Climate change beginning to affect world: IPCC report

The effects of climate change are already visible across the world, specially among vulnerable population of countries like India, the new report of the Intergovernmental Panel on Climate Change (IPCC) said Monday.

"The effects of climate change are already occurring on all continents and across the oceans. The world, in many cases, is ill-prepared for a changing climate," the report said.

The report 'Climate Change 2014: Impacts, Adaptation, and Vulnerability' from United Nation's IPCC details the impacts of climate change to date, the future risks from a changing climate and the opportunities for effective action to reduce risks.

The IPCC report said climate change impacts are already widespread across all continents and oceans and rapidly worsening. It states that in Asia, this climate chaos can bring about floods, heat-related mortality, and drought and water related food shortage.
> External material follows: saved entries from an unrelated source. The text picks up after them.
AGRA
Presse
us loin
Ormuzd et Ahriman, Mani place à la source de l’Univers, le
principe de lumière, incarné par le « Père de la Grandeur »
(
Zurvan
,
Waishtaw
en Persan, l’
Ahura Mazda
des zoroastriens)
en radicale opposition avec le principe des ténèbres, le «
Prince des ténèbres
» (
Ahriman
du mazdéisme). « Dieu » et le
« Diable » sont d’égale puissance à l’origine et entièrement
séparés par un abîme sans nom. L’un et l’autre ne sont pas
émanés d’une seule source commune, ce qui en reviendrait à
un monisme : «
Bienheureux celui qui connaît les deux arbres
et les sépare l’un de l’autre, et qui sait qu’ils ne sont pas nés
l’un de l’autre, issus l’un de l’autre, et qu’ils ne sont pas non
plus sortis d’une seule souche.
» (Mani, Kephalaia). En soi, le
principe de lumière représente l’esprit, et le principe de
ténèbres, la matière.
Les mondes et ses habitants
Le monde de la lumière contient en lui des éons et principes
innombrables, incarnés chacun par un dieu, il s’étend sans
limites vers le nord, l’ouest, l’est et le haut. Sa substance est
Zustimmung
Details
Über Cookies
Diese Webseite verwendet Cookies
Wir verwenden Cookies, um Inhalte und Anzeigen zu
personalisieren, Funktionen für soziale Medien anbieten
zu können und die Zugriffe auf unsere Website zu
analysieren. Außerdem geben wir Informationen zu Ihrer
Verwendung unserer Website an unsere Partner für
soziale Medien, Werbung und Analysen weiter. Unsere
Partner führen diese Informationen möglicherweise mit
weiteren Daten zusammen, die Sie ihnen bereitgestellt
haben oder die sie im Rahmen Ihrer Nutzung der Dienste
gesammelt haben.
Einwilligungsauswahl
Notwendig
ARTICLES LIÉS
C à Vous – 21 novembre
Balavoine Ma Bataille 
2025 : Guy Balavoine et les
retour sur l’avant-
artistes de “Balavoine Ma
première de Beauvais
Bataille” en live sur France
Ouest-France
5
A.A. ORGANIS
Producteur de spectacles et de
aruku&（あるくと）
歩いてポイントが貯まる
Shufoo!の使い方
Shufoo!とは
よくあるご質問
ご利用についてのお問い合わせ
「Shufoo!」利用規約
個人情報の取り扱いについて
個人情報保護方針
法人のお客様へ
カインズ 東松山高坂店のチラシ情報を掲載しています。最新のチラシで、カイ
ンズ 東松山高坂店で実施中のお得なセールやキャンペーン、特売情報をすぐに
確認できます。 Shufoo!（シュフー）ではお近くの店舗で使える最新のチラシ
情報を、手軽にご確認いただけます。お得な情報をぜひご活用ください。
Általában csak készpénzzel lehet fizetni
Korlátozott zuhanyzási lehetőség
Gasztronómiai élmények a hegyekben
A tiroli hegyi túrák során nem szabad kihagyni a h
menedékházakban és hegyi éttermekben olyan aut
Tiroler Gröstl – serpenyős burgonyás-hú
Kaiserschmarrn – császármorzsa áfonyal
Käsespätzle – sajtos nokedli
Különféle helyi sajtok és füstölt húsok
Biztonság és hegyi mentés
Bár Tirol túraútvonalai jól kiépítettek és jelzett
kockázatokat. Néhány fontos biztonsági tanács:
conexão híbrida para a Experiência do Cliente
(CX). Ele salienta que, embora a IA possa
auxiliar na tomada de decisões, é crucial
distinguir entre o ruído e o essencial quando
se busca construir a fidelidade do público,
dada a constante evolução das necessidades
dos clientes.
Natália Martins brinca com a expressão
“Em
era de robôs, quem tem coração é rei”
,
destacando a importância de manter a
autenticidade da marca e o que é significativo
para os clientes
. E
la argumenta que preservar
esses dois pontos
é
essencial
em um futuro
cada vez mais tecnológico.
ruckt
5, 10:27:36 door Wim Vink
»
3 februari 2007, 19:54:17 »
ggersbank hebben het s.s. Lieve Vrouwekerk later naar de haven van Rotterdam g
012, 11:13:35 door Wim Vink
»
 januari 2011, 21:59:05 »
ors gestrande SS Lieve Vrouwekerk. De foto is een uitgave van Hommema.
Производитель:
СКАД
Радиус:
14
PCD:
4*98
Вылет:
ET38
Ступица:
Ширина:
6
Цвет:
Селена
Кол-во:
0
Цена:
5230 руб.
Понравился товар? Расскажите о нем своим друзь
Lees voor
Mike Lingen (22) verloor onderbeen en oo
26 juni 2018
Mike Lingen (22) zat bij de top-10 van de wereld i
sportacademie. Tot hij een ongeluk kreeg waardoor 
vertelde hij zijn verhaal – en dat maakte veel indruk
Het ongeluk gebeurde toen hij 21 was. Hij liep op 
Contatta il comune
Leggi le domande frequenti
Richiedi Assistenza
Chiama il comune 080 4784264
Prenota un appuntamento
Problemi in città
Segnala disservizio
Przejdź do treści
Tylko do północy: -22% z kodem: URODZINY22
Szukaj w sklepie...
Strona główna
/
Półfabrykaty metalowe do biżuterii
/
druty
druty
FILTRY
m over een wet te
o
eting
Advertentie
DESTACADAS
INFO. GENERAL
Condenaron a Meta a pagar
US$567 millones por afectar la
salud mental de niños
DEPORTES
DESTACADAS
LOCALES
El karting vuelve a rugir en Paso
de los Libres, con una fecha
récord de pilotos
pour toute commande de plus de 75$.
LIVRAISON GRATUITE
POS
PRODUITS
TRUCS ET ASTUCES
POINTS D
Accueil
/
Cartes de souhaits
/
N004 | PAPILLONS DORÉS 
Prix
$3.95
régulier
The report also states that climate change will have a negative impact on wheat yields in South Asia and an increase in riverine, coastal, and urban flooding can lead to widespread damage to infrastructure, livelihoods and settlements, in the continent.

Urging the Indian government to take steps to address India's vulnerability, environmental NGO Greepeace India said this might mean likely impact on cities such as Mumbai and Kolkata in India and Dhaka in Bangladesh.

"It clearly shows that continuing on the path of coal and high carbon emissions will hurt India's development and economy eventually," said Arpana Udupa, campaigner, Greenpeace India.

Surendra Kumar, a Delhi University professor and one of the authors of the report, said: "India is among countries with high vulnerability as it has a large number of poor people. Issues like food security and unpredictable monsoons are issues which are directly affected by climate change".

Elaborating on the economic aspects of climate change on vulnerable populations, he gave an example where the report mentions that in countries like India, tourism, specially those in coastal areas, can be affected due to climate change.

"The frequency and the intensity of natural calamities like the Uttarakhand floods and the Odisha cyclone are going to be more. This will start affecting a large number of people," he said.

The report, which was released in Yokohama in Japan, however, concludes that there are opportunities to respond to such risks, though the risks will be difficult to mange with high levels of warming.